Hundreds of Jews and Arabs joined relatives of Israeli-Canadian peace activist Vivian Silver to pay tribute to an “extraordinary woman” and “beacon of hope” who was killed by Hamas militants.

They gathered at the Gezer kibbutz in Israel this week where the 74-year-old had lived in the 1970s.

When the Hamas gunmen attacked Israel on October 7, Silver was living in the Beeri kibbutz near the Gaza border. She had been missing since the attack and her death was confirmed by the authorities only this week.

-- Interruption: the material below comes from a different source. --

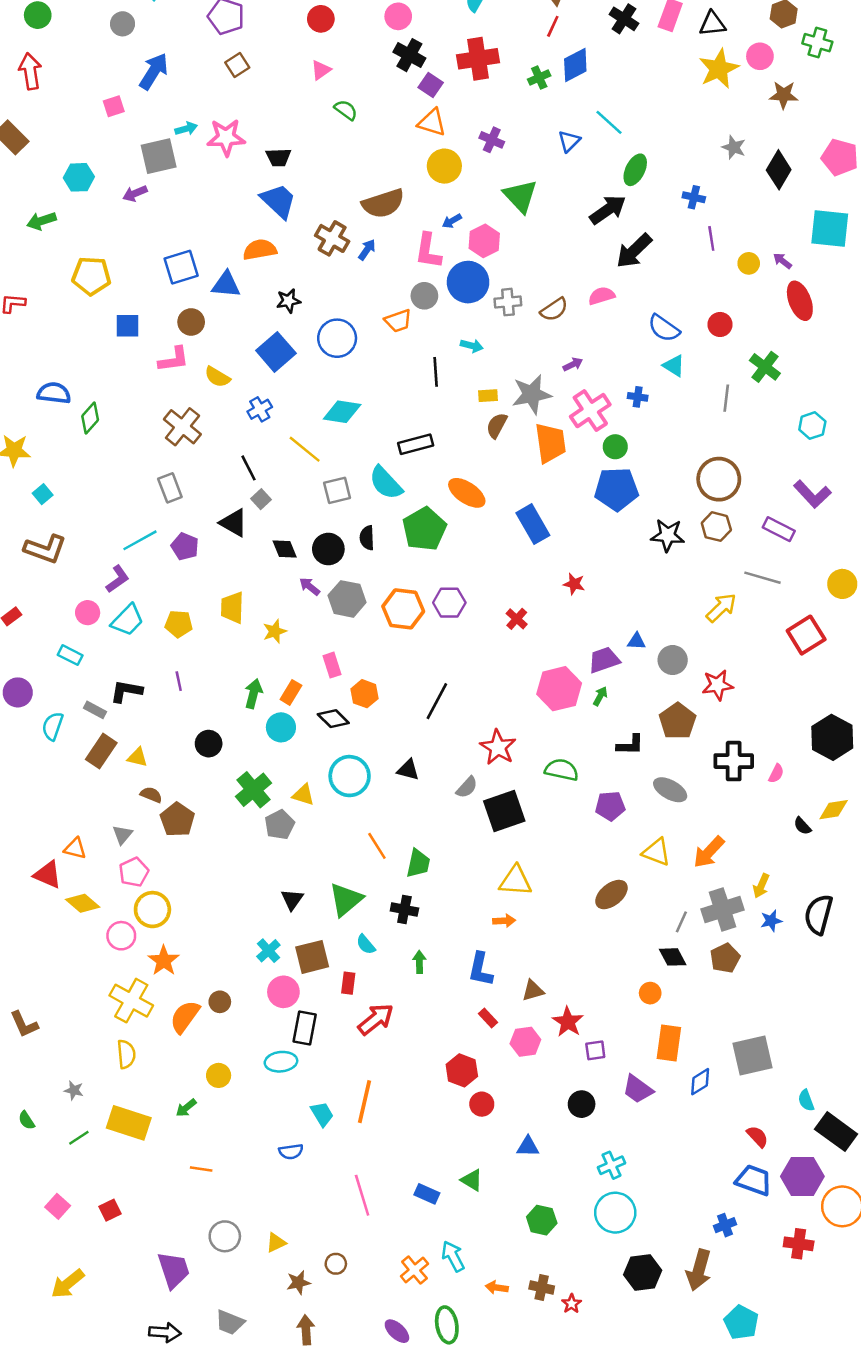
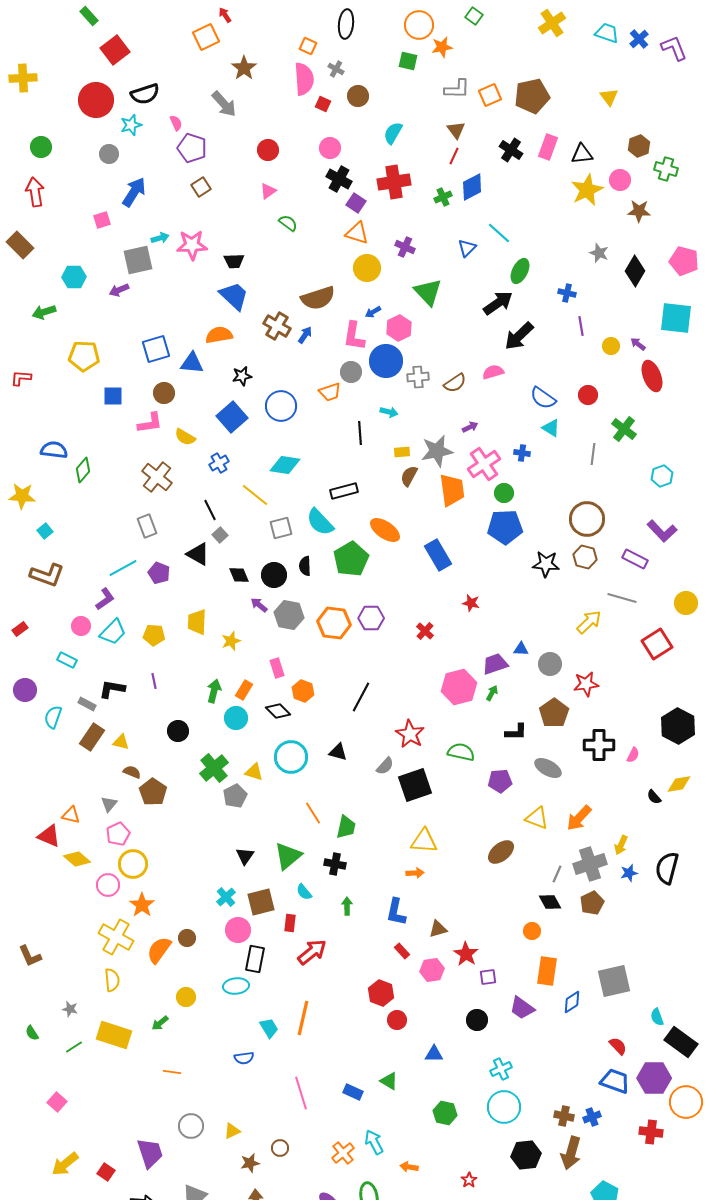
red square: (110, 1210) -> (106, 1172), moved, turned -30
brown cross: (542, 1287) -> (564, 1116), moved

The Beeri kibbutz is less than 5km from the Gaza border and before the war, it had a population of 1,200. But at least 85 of them were killed during the October 7 attacks and another 30 or so were taken hostage by the Islamist militants, or reported missing.

Silver was named as one of the missing. Israel’s consul general in Toronto confirmed her death on Monday.

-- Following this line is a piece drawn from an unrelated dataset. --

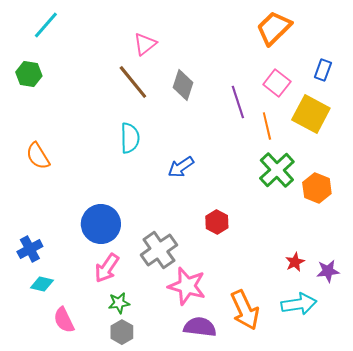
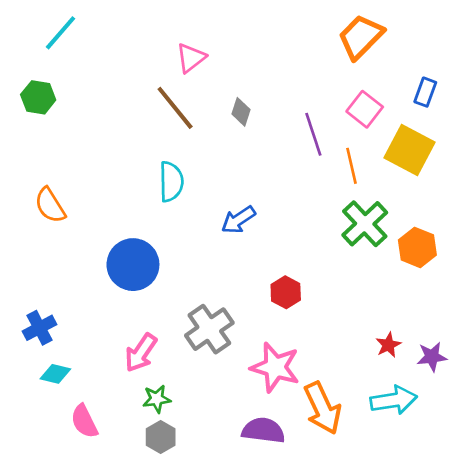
gray diamond: (183, 85) -> (241, 112), size x0.7
blue circle: (101, 224) -> (133, 265), moved
pink star: (187, 286) -> (275, 367), moved

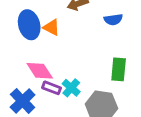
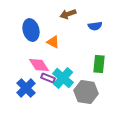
orange triangle: (51, 27) -> (53, 42), moved
cyan cross: (71, 88) -> (63, 78), size x1.5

A feminist activist advocating for peace with the Palestinians, Silver had set up aid programmes for Gaza residents and helped them travel to Israel for medical treatment. She won numerous prizes for her peace work, and in 2014 helped found Women Wage Peace (WWP), a grassroots Israeli peace movement which now counts more than 45,000 members.

A tearful Ghadir Hani, an Arab-Israeli from the port town of Acre who had worked with Silver in the WWP, recalled the last time she spoke to her friend as the deadly Hamas attack unfolded.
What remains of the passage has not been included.